So, once these airports are now open and the ports in the Coopers Town port, then we're able to get in there and access the damages and conduct really the assessments and rescues that we must do.

BLITZER: Good luck to everyone in the Bahamas. Our hearts go out to you. Theo Neilly, thank you so much for joining us.

NEILLY: Thank you again, Wolf. Thank you much. Thank you for your thoughts and concerns.

BLITZER: Thank you. With Hurricane Dorian today lashing the Carolinas and expected to make its way up into the North Atlantic, President Trump is still insisting that the storm once had Alabama in its sights.

Let's go to our chief White House correspondent Jim Acosta. Jim, the president just won't let go of this.
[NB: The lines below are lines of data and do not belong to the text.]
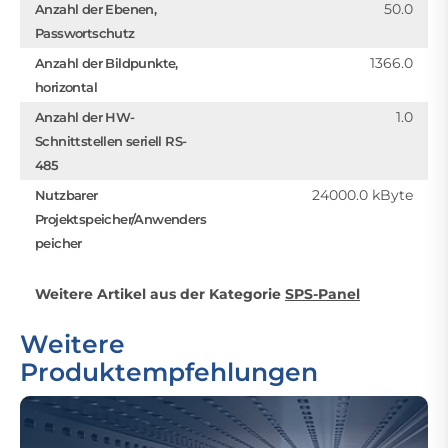
50.0
Anzahl der Ebenen,
Passwortschutz
1366.0
Anzahl der Bildpunkte,
horizontal
1.0
Anzahl der HW-
Schnittstellen seriell RS-
485
24000.0 kByte
Nutzbarer
Projektspeicher/Anwenders
peicher
Weitere Artikel aus der Kategorie
SPS-Panel
Weitere
Produktempfehlungen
JIM ACOSTA, CNN CHIEF WHITE HOUSE CORRESPONDENT: That's right, Wolf. He has not penned an apology letter yet, and President Trump is still obsessed with proving he was right about Hurricane Dorian, but while the president is fixated on the hurricane, White House officials may be ignoring other possible problems creeping up on them including the economy and Mr. Trump's quest for a wall that has his fellow Republicans nervous, potentially pitting the president against the Senate Majority Leader Mitch McConnell and other GOP lawmakers.


ACOSTA (voice-over): With the Carolinas and the Bahamas picking up the pieces after Hurricane Dorian, President Trump is still defending his magic marker meteorology, tweeting, "The fake news media was fixated on the fact that I properly said at the beginnings of Hurricane Dorian that, in addition to Florida and other states, Alabama may also be grazed or hit. They went crazy, hoping against hope that I made a mistake, which I didn't."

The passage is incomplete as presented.